Print exactly the lines below between the line holding "DUDA O PREGUNTA?" and the line holding "sich das Nachhaltigkeits-Team", inclusive, and nothing more.

DATA FOR THIS EXERCISE:
============
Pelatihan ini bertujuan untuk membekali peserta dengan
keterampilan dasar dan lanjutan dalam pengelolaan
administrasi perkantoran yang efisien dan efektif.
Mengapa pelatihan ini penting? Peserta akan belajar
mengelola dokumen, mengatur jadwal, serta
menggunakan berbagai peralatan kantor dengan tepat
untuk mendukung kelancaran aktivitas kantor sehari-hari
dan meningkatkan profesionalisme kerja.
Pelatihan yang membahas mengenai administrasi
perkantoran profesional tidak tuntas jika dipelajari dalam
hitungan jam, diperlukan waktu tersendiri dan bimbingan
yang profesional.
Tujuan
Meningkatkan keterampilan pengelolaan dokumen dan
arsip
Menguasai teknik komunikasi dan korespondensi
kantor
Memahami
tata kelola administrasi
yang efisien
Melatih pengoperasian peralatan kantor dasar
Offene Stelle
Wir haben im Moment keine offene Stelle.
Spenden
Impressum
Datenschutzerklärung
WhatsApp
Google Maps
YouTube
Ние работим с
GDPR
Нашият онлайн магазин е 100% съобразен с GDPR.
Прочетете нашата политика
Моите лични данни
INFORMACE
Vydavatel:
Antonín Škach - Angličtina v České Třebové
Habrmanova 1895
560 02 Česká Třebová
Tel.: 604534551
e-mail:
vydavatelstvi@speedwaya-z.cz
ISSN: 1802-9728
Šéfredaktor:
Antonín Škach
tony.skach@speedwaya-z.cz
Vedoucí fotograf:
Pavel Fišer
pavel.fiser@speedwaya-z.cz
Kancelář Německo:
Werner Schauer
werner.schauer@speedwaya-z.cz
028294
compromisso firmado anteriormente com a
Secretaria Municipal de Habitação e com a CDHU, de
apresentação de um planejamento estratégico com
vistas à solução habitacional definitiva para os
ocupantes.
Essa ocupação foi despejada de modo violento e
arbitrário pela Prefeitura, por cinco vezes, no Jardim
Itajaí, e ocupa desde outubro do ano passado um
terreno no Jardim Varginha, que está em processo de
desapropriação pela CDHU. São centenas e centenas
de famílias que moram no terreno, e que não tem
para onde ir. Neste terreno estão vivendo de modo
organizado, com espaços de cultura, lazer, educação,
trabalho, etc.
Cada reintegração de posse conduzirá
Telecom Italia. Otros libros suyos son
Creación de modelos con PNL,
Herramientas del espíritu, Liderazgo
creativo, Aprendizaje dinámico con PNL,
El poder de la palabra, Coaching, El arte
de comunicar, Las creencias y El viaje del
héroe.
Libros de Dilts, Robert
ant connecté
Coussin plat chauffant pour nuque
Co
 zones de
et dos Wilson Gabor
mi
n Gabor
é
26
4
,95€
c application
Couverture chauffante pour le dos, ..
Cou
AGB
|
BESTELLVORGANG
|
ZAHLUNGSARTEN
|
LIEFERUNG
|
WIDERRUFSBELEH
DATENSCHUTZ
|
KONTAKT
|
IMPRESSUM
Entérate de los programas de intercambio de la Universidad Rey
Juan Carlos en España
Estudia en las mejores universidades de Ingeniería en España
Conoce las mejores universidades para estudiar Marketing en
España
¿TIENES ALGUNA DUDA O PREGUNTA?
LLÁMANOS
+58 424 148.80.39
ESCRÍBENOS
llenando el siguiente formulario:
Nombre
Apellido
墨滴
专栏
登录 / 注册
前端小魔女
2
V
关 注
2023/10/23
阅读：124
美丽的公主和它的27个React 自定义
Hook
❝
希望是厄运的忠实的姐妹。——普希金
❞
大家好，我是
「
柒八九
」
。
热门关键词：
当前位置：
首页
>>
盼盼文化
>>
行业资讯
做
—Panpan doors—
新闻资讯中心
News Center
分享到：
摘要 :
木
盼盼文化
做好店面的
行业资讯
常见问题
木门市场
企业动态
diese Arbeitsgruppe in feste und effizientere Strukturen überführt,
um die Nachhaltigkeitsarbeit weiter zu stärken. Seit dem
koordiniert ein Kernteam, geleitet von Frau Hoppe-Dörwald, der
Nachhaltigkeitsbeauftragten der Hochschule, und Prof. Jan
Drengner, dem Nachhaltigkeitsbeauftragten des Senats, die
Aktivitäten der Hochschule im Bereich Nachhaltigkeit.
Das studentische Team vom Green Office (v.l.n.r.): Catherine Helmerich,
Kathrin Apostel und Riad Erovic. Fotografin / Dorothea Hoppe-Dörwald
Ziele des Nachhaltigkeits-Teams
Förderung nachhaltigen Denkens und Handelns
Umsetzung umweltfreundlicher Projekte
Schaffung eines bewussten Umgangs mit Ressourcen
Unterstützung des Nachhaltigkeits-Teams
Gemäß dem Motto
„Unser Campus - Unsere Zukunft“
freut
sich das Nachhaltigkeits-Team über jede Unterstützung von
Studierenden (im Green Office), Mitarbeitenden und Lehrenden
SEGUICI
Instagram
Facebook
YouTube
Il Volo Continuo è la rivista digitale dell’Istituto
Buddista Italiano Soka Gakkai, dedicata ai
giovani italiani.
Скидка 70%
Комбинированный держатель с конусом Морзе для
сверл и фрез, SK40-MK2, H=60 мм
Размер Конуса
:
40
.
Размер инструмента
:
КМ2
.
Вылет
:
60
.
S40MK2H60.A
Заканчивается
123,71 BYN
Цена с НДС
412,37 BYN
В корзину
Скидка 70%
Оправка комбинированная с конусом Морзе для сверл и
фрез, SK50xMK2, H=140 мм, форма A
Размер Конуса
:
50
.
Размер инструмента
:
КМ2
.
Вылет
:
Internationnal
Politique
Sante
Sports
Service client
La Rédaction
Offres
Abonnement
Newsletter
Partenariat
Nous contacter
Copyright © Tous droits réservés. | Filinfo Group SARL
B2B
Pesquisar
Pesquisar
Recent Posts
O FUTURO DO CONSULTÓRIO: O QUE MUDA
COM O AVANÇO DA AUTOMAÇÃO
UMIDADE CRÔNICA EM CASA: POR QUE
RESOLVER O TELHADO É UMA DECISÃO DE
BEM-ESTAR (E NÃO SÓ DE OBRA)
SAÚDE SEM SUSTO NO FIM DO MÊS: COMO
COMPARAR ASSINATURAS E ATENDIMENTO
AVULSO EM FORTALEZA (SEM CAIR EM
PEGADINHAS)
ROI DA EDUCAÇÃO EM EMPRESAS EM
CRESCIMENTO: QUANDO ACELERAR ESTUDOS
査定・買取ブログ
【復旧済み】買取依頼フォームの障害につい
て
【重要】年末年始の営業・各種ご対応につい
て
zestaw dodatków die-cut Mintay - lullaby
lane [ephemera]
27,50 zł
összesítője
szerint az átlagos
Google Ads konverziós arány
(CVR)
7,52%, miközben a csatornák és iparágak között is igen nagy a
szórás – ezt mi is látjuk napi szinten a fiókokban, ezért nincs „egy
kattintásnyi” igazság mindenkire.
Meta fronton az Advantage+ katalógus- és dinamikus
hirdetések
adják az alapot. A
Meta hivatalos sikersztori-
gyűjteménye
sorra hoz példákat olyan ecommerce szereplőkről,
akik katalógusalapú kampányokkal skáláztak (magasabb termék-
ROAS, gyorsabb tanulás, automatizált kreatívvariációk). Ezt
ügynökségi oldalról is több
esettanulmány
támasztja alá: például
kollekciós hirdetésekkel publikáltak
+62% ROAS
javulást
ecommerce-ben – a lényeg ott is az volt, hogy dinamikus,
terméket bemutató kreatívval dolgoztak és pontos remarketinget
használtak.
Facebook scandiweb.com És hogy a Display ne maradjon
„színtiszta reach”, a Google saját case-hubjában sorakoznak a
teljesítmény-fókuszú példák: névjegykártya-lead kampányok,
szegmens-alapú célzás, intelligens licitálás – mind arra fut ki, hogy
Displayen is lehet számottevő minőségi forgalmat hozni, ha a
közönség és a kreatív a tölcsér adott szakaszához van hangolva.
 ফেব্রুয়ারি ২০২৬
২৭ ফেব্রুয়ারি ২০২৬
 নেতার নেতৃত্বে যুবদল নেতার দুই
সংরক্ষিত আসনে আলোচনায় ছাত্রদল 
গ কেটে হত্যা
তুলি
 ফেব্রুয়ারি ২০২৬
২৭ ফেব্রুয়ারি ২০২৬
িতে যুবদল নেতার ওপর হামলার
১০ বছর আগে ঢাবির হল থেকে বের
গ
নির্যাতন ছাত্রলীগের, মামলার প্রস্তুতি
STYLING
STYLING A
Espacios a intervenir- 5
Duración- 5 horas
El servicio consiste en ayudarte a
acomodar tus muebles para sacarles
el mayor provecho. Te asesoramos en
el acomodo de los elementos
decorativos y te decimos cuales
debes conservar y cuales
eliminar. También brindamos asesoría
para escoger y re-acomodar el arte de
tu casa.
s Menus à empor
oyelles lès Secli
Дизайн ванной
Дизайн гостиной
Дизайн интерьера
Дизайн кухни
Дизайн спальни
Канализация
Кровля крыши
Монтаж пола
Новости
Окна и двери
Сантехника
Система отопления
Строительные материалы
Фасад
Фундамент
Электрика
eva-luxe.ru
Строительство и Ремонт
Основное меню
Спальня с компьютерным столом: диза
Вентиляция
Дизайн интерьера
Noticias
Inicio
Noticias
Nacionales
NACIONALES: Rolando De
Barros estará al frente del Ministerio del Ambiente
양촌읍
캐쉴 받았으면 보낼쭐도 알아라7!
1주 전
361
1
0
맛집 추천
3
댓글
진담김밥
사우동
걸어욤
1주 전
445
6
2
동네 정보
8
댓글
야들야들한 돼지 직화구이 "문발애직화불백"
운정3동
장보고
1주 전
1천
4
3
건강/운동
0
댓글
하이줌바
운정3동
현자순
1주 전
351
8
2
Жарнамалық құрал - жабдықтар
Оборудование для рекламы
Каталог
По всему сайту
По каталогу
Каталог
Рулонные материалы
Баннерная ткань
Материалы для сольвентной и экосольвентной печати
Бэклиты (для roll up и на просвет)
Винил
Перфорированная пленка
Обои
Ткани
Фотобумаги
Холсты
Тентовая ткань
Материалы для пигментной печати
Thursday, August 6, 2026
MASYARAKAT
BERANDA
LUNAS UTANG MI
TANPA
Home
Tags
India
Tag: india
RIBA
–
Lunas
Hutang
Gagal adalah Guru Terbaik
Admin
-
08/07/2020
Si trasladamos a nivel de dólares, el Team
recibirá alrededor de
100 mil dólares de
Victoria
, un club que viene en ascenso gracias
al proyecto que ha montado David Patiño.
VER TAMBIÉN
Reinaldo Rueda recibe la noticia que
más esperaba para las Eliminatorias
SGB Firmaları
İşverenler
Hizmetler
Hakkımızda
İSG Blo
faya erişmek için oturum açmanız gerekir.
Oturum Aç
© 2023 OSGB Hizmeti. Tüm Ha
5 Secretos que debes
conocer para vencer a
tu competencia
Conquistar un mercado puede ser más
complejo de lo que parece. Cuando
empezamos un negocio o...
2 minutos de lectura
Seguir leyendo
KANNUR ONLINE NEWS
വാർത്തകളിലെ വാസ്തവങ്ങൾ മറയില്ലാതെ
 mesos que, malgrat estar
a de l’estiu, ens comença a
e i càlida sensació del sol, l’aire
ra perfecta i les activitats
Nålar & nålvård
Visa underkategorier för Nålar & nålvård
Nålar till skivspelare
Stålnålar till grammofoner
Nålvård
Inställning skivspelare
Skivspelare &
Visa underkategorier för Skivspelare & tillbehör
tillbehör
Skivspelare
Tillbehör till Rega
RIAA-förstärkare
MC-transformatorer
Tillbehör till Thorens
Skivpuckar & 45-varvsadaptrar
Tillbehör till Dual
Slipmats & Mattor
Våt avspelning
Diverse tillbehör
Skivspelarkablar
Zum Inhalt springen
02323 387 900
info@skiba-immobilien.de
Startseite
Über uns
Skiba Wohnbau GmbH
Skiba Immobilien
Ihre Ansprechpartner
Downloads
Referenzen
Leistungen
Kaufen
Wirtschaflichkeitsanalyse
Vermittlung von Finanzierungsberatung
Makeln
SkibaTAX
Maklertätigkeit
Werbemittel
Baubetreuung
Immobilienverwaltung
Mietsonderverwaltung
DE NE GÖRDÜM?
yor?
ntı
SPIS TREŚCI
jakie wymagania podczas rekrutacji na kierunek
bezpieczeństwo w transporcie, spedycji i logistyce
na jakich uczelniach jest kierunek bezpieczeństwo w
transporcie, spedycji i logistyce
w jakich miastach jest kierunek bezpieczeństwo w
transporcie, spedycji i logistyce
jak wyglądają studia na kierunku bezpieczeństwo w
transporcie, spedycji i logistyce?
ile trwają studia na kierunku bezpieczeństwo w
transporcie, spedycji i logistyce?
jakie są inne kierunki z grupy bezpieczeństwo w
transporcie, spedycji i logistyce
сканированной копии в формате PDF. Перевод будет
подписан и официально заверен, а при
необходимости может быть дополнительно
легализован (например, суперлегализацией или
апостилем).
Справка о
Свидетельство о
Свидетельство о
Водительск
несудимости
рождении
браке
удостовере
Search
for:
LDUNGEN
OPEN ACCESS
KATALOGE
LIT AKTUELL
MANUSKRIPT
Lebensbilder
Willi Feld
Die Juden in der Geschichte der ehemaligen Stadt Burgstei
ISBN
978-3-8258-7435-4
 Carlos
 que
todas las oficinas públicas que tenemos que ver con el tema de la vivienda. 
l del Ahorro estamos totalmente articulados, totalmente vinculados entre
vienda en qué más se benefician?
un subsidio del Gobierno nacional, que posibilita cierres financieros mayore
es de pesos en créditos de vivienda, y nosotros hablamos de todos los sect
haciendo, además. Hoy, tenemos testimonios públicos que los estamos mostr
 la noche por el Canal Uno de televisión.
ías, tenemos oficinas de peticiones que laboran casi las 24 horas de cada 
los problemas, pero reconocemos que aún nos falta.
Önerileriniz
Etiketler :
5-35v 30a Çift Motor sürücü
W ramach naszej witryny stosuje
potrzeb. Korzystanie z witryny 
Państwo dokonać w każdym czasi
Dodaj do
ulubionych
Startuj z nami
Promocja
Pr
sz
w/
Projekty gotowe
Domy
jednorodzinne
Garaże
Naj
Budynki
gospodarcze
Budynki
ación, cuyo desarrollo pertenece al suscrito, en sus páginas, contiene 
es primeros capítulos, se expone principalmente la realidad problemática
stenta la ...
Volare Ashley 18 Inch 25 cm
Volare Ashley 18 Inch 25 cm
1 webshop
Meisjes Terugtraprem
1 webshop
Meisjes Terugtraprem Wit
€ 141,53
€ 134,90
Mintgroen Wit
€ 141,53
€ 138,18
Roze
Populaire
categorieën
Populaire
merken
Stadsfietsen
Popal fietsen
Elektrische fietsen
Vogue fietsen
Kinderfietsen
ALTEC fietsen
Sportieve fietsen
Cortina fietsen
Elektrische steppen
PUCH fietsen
============
THE COMPLETED TASK:
¿TIENES ALGUNA DUDA O PREGUNTA?
LLÁMANOS
+58 424 148.80.39
ESCRÍBENOS
llenando el siguiente formulario:
Nombre
Apellido
墨滴
专栏
登录 / 注册
前端小魔女
2
V
关 注
2023/10/23
阅读：124
美丽的公主和它的27个React 自定义
Hook
❝
希望是厄运的忠实的姐妹。——普希金
❞
大家好，我是
「
柒八九
」
。
热门关键词：
当前位置：
首页
>>
盼盼文化
>>
行业资讯
做
—Panpan doors—
新闻资讯中心
News Center
分享到：
摘要 :
木
盼盼文化
做好店面的
行业资讯
常见问题
木门市场
企业动态
diese Arbeitsgruppe in feste und effizientere Strukturen überführt,
um die Nachhaltigkeitsarbeit weiter zu stärken. Seit dem
koordiniert ein Kernteam, geleitet von Frau Hoppe-Dörwald, der
Nachhaltigkeitsbeauftragten der Hochschule, und Prof. Jan
Drengner, dem Nachhaltigkeitsbeauftragten des Senats, die
Aktivitäten der Hochschule im Bereich Nachhaltigkeit.
Das studentische Team vom Green Office (v.l.n.r.): Catherine Helmerich,
Kathrin Apostel und Riad Erovic. Fotografin / Dorothea Hoppe-Dörwald
Ziele des Nachhaltigkeits-Teams
Förderung nachhaltigen Denkens und Handelns
Umsetzung umweltfreundlicher Projekte
Schaffung eines bewussten Umgangs mit Ressourcen
Unterstützung des Nachhaltigkeits-Teams
Gemäß dem Motto
„Unser Campus - Unsere Zukunft“
freut
sich das Nachhaltigkeits-Team über jede Unterstützung von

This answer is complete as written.